Since model manufacturers tend to ignore anti-slip coating on their modern vehicle offerings, inventive modelers had to devise different techniques to replicate those rugged surfaces in scale... sanding paper, MrSurfacer, embossing powder, stickers, textured paint, etc. This review provides a description of a product from Pro Art Models which could help in recreating realistic anti-slip surfaces.

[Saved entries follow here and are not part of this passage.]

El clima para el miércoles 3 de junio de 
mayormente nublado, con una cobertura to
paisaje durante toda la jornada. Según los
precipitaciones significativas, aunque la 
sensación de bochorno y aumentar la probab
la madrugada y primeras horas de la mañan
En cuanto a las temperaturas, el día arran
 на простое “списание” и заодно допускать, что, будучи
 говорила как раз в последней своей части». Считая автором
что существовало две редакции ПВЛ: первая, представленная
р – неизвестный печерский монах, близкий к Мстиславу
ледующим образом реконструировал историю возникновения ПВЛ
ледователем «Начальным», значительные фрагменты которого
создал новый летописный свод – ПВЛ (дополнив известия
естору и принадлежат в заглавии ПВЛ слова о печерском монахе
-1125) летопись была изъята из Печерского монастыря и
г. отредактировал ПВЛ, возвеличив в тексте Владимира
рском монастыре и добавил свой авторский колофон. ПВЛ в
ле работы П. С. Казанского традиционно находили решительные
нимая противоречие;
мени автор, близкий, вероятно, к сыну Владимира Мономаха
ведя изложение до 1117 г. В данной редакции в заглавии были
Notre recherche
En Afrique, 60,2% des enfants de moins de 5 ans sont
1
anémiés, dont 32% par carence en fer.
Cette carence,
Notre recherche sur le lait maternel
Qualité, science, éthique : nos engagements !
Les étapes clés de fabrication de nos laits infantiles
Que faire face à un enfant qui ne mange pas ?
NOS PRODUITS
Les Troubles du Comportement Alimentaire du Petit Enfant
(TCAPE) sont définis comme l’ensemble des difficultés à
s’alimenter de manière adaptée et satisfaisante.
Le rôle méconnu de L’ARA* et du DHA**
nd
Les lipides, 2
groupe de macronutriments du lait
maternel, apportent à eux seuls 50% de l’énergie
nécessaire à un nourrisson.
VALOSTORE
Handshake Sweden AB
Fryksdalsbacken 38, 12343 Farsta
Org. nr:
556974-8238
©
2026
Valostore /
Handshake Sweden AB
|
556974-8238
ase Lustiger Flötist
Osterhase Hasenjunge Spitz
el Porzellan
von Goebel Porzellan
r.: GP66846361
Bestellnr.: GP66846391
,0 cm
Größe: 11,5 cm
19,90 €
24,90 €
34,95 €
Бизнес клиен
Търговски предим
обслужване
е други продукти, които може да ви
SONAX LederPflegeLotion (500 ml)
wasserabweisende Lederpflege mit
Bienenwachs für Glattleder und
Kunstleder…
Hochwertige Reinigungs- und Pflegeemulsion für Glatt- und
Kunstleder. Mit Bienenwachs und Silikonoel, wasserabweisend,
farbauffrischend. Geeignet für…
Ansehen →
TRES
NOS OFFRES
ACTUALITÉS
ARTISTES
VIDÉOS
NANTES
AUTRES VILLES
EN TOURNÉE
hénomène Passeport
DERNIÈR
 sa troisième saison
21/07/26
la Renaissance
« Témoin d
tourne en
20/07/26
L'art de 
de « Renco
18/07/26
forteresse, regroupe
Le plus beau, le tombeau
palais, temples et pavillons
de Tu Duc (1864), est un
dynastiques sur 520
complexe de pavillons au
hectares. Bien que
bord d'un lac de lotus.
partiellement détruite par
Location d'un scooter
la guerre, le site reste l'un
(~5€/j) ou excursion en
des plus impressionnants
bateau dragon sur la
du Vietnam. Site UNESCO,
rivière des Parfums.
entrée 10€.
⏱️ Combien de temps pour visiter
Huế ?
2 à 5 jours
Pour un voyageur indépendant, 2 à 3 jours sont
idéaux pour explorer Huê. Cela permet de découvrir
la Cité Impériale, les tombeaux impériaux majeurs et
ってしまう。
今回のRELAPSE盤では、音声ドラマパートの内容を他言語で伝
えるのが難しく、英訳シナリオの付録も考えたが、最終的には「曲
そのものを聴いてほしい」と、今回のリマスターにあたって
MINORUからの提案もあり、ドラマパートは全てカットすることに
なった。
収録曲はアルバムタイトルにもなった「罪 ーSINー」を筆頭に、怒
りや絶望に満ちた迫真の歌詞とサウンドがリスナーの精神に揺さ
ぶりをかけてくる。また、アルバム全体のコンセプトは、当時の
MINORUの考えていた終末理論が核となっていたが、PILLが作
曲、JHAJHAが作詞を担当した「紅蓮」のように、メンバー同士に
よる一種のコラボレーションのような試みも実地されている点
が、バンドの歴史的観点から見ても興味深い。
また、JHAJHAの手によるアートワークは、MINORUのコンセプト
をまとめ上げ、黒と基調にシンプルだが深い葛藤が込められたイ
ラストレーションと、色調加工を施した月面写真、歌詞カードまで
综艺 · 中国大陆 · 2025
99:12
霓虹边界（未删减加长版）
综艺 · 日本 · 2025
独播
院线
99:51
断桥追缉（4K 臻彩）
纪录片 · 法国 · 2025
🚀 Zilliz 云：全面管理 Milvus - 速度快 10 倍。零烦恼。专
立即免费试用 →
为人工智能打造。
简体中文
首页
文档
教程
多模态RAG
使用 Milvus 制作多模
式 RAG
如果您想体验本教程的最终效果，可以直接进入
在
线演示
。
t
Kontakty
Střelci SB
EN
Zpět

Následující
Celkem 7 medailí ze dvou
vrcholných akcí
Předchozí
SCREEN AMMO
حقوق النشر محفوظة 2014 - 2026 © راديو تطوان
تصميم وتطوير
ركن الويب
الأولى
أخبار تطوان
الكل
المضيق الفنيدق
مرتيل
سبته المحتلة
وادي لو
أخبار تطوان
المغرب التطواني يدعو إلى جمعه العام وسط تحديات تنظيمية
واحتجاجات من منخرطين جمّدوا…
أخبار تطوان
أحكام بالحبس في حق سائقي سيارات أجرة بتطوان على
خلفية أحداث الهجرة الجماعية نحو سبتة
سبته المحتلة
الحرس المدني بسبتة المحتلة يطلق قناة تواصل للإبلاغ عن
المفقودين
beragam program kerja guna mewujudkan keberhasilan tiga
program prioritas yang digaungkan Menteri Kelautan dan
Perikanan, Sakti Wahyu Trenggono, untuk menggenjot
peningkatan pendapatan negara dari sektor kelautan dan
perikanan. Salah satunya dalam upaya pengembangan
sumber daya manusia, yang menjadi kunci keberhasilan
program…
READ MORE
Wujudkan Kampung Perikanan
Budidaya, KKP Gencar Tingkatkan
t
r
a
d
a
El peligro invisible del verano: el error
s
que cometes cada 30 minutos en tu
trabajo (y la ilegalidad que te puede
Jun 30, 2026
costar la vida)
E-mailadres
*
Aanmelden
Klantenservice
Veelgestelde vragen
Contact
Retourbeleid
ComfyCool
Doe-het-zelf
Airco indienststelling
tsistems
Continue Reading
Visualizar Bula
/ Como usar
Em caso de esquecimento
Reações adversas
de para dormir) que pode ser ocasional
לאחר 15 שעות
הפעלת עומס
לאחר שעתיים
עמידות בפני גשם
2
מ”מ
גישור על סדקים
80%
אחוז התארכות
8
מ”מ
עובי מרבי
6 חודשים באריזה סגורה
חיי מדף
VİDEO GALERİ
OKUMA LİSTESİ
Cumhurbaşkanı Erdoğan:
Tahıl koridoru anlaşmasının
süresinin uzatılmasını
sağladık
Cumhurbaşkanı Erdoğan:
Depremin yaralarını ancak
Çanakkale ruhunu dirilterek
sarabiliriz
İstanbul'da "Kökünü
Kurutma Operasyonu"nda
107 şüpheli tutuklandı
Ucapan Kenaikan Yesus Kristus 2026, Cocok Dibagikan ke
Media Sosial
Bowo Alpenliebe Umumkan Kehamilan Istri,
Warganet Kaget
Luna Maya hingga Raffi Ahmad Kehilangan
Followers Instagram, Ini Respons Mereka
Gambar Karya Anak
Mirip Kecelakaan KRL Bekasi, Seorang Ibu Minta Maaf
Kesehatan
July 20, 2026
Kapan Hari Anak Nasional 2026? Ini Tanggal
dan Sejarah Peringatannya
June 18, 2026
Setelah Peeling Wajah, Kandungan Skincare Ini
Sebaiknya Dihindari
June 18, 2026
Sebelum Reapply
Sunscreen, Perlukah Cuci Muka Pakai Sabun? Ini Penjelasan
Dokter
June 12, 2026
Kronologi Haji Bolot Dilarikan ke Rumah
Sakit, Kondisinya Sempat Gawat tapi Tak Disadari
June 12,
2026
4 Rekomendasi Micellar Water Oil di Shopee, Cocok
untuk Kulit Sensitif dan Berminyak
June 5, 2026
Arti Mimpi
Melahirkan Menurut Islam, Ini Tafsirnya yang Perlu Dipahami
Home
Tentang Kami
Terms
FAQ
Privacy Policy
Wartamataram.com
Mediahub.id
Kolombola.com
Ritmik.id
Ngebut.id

Metal powder is packed in a snap cap plastic container. The container features a label with Pro Art Models logo and address, indicating net weight (50g), hazard warnings and short safety instructions as well. For complete material safety data sheet check Pro Art's website (link
Opening the tightly sealed container reveals fine-grain metal powder. The powder could be utilized for simulating rough surfaces (i.e. rust) as well as for replicating anti-slip coating in scale. For the latter use, a short step-by-step photo tutorial is provided on Pro Art’s website and I included it in this review. One word of advice before starting the process… be sure to put the dust mask on and work in a well-ventilated room in order to protect your lungs from inhaling the stuff.
The protocol for application of metal powder to the model for simulating anti-slip surface includes:
1) masking the model, leaving anti-slip surfaces exposed,
2) spraying the surfaces with Tamiya X-22 clear coat (or any similar clear coat),
3) applying the powder to the surface while the clear coat is still wet,
4) removing masking tape,
5) spraying the surfaces with Tamiya X-22 clear coat to seal the powder.
The procedure is pretty much straightforward, although it definitely takes some practice to get optimal results.
The fine-grain powder is ideal for replicating subtle anti-slip coatings on modern US or British vehicles in 1/35 scale, while the IDF vehicles feature much rougher anti-slip which is, in my opinion, best simulated in scale using a bit coarser embossing powder.
I used to recreate anti-slip coating on my models with Cast-a-Coat. It was a revolutionary product which combined fine powder and setting solution for producing very authentic anti-slip surfaces in scale. However, Cast-a-Coat is no longer produced and I was trying several different products hoping to find a technique which would offer similar level of realism.
Pro Art Models recently released fine-grain metal powder for replicating anti-slip surfaces on scale models. The powder is easy to use and it doesn't take much practice to master the technique which then delivers unprecedented results in 1/35 scale... I would even dare say on par with Cast-a-Coat. Also, Pro Art's metal powder is not expensive, particularly since the packaging of 50 grams provides more than enough product for application on several vehicles.